# When the Monkey Dance stops



## jks9199 (Apr 29, 2011)

What happens when two AREN'T tangoing...



> it's important to  distinguish violence from what Rory Miller  calls a "monkey dance."  A  monkey dance is about status, not really  hurting someone.  There are  unwritten rules in a monkey dance, and you  violate those rules at the  risk of social sanction.  The college jock  who beats the stereotypical  nerd senseless doesn't gain status; he's  laughed at.


----------



## MJS (Apr 29, 2011)

In both of these situations, the defenders, at least from my point of view, were initially, not feeding into the clowns goading them on.  The one thing that I could see being an issue, is in the 2nd clip, when the guy kicked the attacker, once he was down.  Tempting yes, and its something that, if I wasn't thinking with a clear head, might be tempted to do myself, but its something that could make the situation worse.  The guy was down, threat over at the moment, he could've easily walked away.

The first clip...I really dont see any issues with him holding the other guy down.  Funny though, how in that case, even though the drunk guy was clearly outmatched, IMO, still got up and continued to talk ****. LOL.  Some people never learn. LOL.  

Both of the knuckleheads wanted the monkey dance, but the other guys weren't having any part of it.  Was too much force used by either of the defenders?  IMO, no.  Aside from the kick, I dont see any issues.


----------



## CoryKS (Apr 29, 2011)

> The college jock who beats the stereotypical nerd senseless doesn't gain status; he's laughed at.


 
I disagree with this statement somewhat.  

A jock who _initiates_ violence against a nerd will lose status, but if the two are caught up in a monkey dance and the nerd refuses to back down, the jock will eventually beat his *** and will gain status (or at least, won't lose status).  Because he has affirmed what is perceived to be the 'proper' hierarchy.  

Miller mentioned in the book that if a woman fights back against her attacker she will likely be more badly hurt than if she hadn't because, since she was chosen based on her relative weakness, her rejection of his dominance is seen as an affront and a punishable offense.  I think the same principle applies here.  

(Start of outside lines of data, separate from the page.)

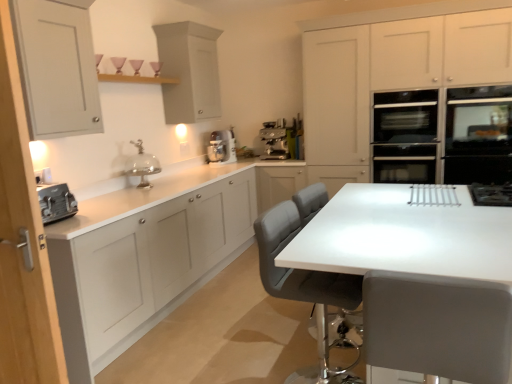 Question: Choose the correct answer: Is matte gray chair at center, arranged as the 1th chair when viewed from the front, inside gray leather chair at center, marked as the 1th chair in a back-to-front arrangement, or outside it?

Choices:
 (A) outside
 (B) inside

Answer: (A)

Question: From a real-world perspective, is matte gray chair at center, the second chair from the back, positioned above or below gray leather chair at center, positioned as the 2th chair in front-to-back order?

Choices:
 (A) above
 (B) below

Answer: (A)

Question: Considering the real-world distances, which object is closest to the matte gray chair at center, the second chair from the back?

Choices:
 (A) matte white mixer at center
 (B) white glossy table at center
 (C) white matte cabinet at upper center, arranged as the 2th cabinetry when viewed from the right
 (D) gray leather chair at center, positioned as the 2th chair in front-to-back order
 (E) black glass oven at right, which is the first oven in left-to-right order

Answer: (B)

Question: Estimate the real-world distances between objects in this image. Which object is closer to the black glass oven at right, arranged as the 2th oven when viewed from the right?

Choices:
 (A) matte white mixer at center
 (B) white matte cabinetry at right, positioned as the fifth cabinetry in left-to-right order
 (C) gray leather chair at center, positioned as the 2th chair in front-to-back order
 (D) black glass oven at right, acting as the first oven starting from the right
 (E) white matte cabinet at left, positioned as the 3th cabinetry in left-to-right order

Answer: (D) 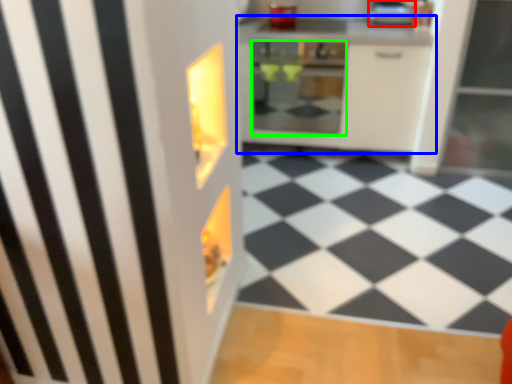 Question: Based on their relative distances, which object is nearer to appliance (highlighted by a red box)? Choose from cabinetry (highlighted by a blue box) and oven (highlighted by a green box).

Choices:
 (A) cabinetry
 (B) oven

Answer: (A) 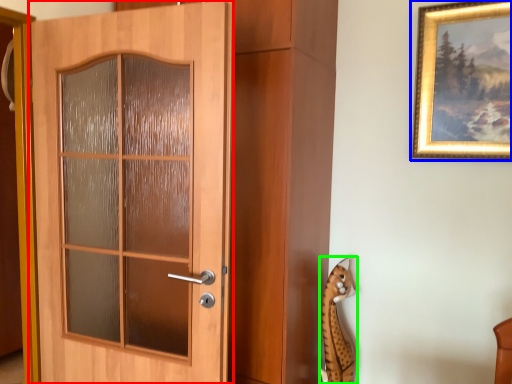 Question: Estimate the real-world distances between objects in this image. Which object is closer to door (highlighted by a red box), picture frame (highlighted by a blue box) or animal (highlighted by a green box)?

Choices:
 (A) picture frame
 (B) animal

Answer: (B) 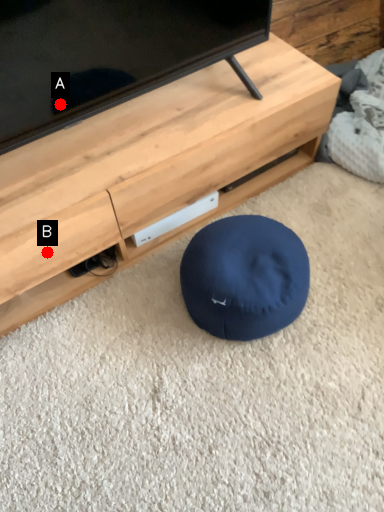 Question: Two points are circled on the image, labeled by A and B beside each circle. Which of the following is the farthest from the observer?

Choices:
 (A) A is further
 (B) B is further

Answer: (B) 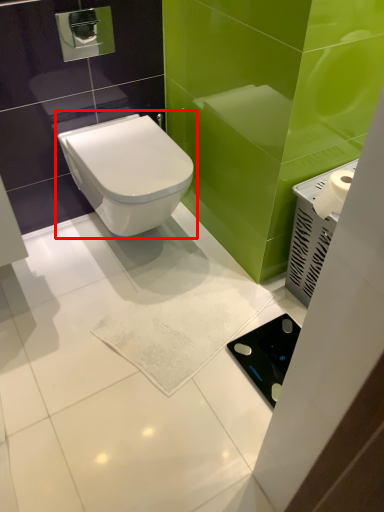 Question: From the image's perspective, what is the correct spatial positioning of toilet (annotated by the red box) in reference to appliance?

Choices:
 (A) below
 (B) above

Answer: (B) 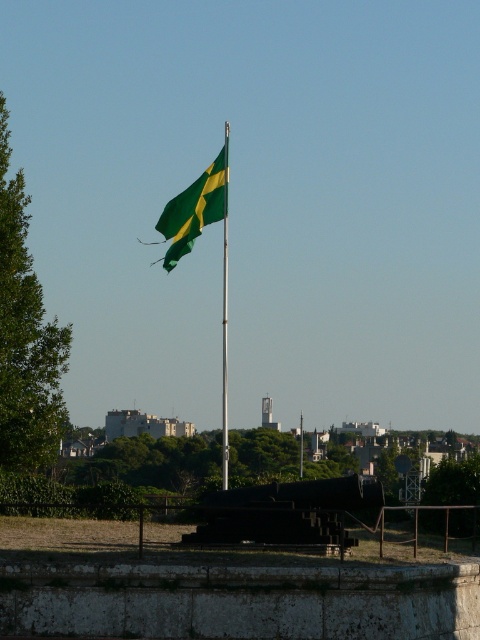 Question: From the image, what is the correct spatial relationship of green matte flag at center in relation to silver metallic pole at center?

Choices:
 (A) left
 (B) right

Answer: (A)

Question: Which point is farther from the camera taking this photo?

Choices:
 (A) (196, 205)
 (B) (301, 419)

Answer: (B)

Question: Among these points, which one is farthest from the camera?

Choices:
 (A) (301, 433)
 (B) (179, 237)

Answer: (A)

Question: Can you confirm if green matte flag at center is positioned to the right of silver metallic pole at center?

Choices:
 (A) yes
 (B) no

Answer: (B)

Question: Can you confirm if green matte flag at center is wider than silver metallic pole at center?

Choices:
 (A) no
 (B) yes

Answer: (B) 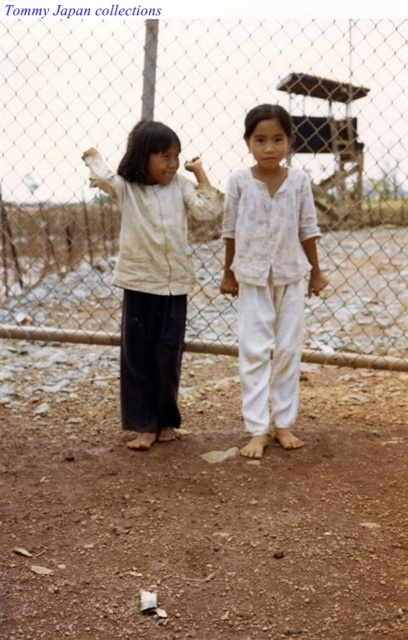 Question: Which of the following is the farthest from the observer?

Choices:
 (A) light beige cotton shirt at center
 (B) brown dirt field at lower center
 (C) white cotton pants at center
 (D) wire mesh fence at center

Answer: (D)

Question: Which of the following is the closest to the observer?

Choices:
 (A) wire mesh fence at center
 (B) light beige cotton shirt at center
 (C) brown dirt field at lower center

Answer: (C)

Question: Does brown dirt field at lower center appear under light beige cotton shirt at center?

Choices:
 (A) yes
 (B) no

Answer: (A)

Question: Considering the real-world distances, which object is closest to the white cotton pants at center?

Choices:
 (A) brown dirt field at lower center
 (B) light beige cotton shirt at center

Answer: (B)

Question: Does wire mesh fence at center appear on the right side of light beige cotton shirt at center?

Choices:
 (A) yes
 (B) no

Answer: (B)

Question: Can you confirm if wire mesh fence at center is positioned below white cotton pants at center?

Choices:
 (A) yes
 (B) no

Answer: (B) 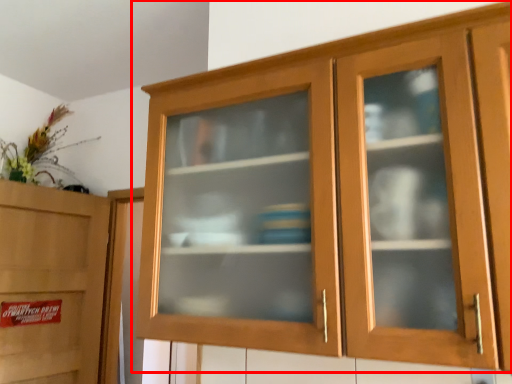 Question: From the image's perspective, considering the relative positions of cupboard (annotated by the red box) and cabinetry in the image provided, where is cupboard (annotated by the red box) located with respect to the staircase?

Choices:
 (A) above
 (B) below

Answer: (A) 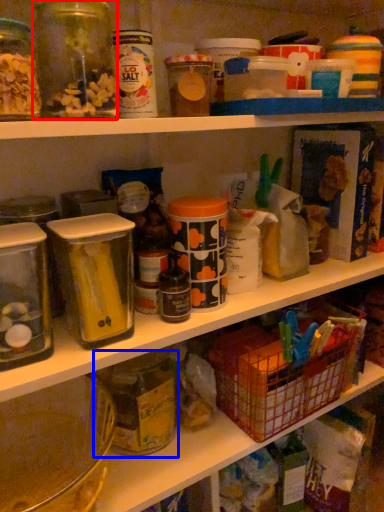 Question: Which object appears farthest to the camera in this image, glass jar (highlighted by a red box) or glass jar (highlighted by a blue box)?

Choices:
 (A) glass jar
 (B) glass jar

Answer: (B) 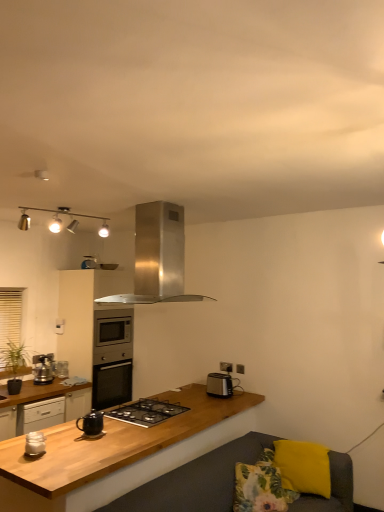 Question: Should I look upward or downward to see black glass gas stove at center?

Choices:
 (A) down
 (B) up

Answer: (A)

Question: Can you confirm if matte black kettle at center is positioned to the left of floral fabric pillow at lower right, which appears as the 2th pillow when viewed from the right?

Choices:
 (A) yes
 (B) no

Answer: (A)

Question: Does matte black kettle at center have a smaller size compared to floral fabric pillow at lower right, which appears as the 2th pillow when viewed from the right?

Choices:
 (A) no
 (B) yes

Answer: (B)

Question: Considering the relative sizes of matte black kettle at center and floral fabric pillow at lower right, which appears as the 2th pillow when viewed from the right, in the image provided, is matte black kettle at center thinner than floral fabric pillow at lower right, which appears as the 2th pillow when viewed from the right,?

Choices:
 (A) yes
 (B) no

Answer: (A)

Question: Is matte black kettle at center placed right next to floral fabric pillow at lower right, which appears as the 2th pillow when viewed from the right?

Choices:
 (A) no
 (B) yes

Answer: (A)

Question: Does matte black kettle at center appear on the right side of floral fabric pillow at lower right, which appears as the 2th pillow when viewed from the right?

Choices:
 (A) no
 (B) yes

Answer: (A)

Question: From the image's perspective, is matte black kettle at center on top of floral fabric pillow at lower right, marked as the first pillow in a left-to-right arrangement?

Choices:
 (A) yes
 (B) no

Answer: (A)

Question: Can you confirm if satin silver oven at center, which is counted as the second cabinetry, starting from the front, is positioned to the left of black glass gas stove at center?

Choices:
 (A) yes
 (B) no

Answer: (A)

Question: Can you confirm if satin silver oven at center, which is counted as the second cabinetry, starting from the front, is thinner than black glass gas stove at center?

Choices:
 (A) yes
 (B) no

Answer: (B)

Question: Is the depth of satin silver oven at center, which is counted as the second cabinetry, starting from the front, less than that of black glass gas stove at center?

Choices:
 (A) no
 (B) yes

Answer: (A)

Question: Considering the relative sizes of satin silver oven at center, which is counted as the second cabinetry, starting from the front, and black glass gas stove at center in the image provided, is satin silver oven at center, which is counted as the second cabinetry, starting from the front, smaller than black glass gas stove at center?

Choices:
 (A) yes
 (B) no

Answer: (B)

Question: From a real-world perspective, is satin silver oven at center, which is counted as the second cabinetry, starting from the front, positioned over black glass gas stove at center based on gravity?

Choices:
 (A) yes
 (B) no

Answer: (A)

Question: Is satin silver oven at center, which is counted as the second cabinetry, starting from the front, taller than black glass gas stove at center?

Choices:
 (A) yes
 (B) no

Answer: (A)

Question: Can you confirm if floral fabric pillow at lower right, marked as the first pillow in a left-to-right arrangement, is taller than yellow fabric pillow at lower right, positioned as the 2th pillow in left-to-right order?

Choices:
 (A) yes
 (B) no

Answer: (B) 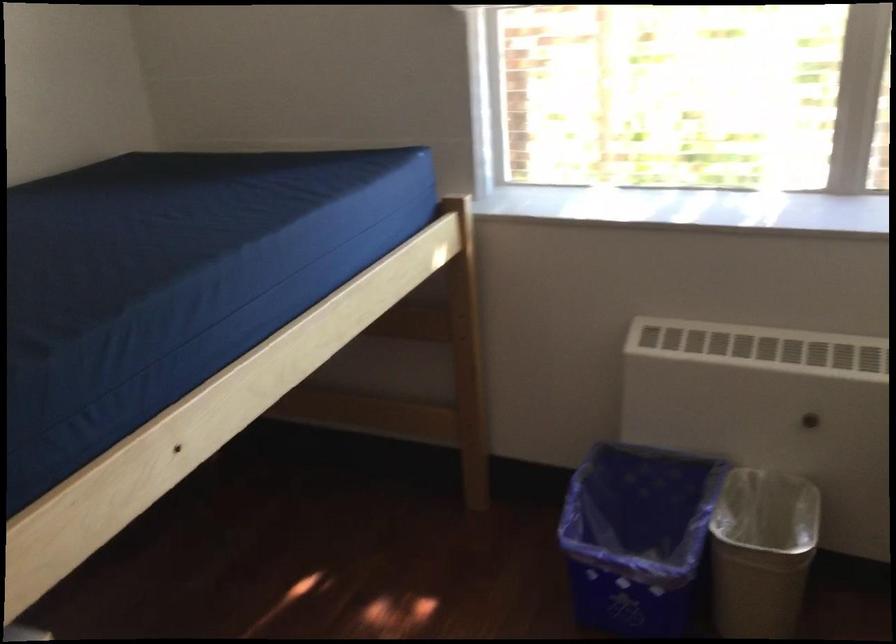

There's another fascinating (although personally frustrating) aspect that I found out from my son when he was dealing with a bully situation at school.  He was being picked on a 'popular' kid, and when he fought back and won the other kids acted like _he_ was the jerk even though the other kid instigated it.  Now he's reluctant to defend himself even though he can, because he fears ostracism.  Damned if you do, damned if you don't.


----------



## CoryKS (Apr 29, 2011)

MJS said:


> In both of these situations, the defenders, at least from my point of view, were initially, not feeding into the clowns goading them on. The one thing that I could see being an issue, is in the 2nd clip, when the guy kicked the attacker, once he was down. Tempting yes, and its something that, if I wasn't thinking with a clear head, might be tempted to do myself, but its something that could make the situation worse. The guy was down, threat over at the moment, he could've easily walked away.
> 
> The first clip...I really dont see any issues with him holding the other guy down. Funny though, how in that case, even though the drunk guy was clearly outmatched, IMO, still got up and continued to talk ****. LOL. Some people never learn. LOL.
> 
> Both of the knuckleheads wanted the monkey dance, but the other guys weren't having any part of it. Was too much force used by either of the defenders? IMO, no. Aside from the kick, I dont see any issues.


 

I think that in the first clip the guy that punched him seemed more confidence of his placement in the social hierarchy.  He let the other guy bark but when the drunk put his hands on him, he knocked him down and tried to get him to stay down.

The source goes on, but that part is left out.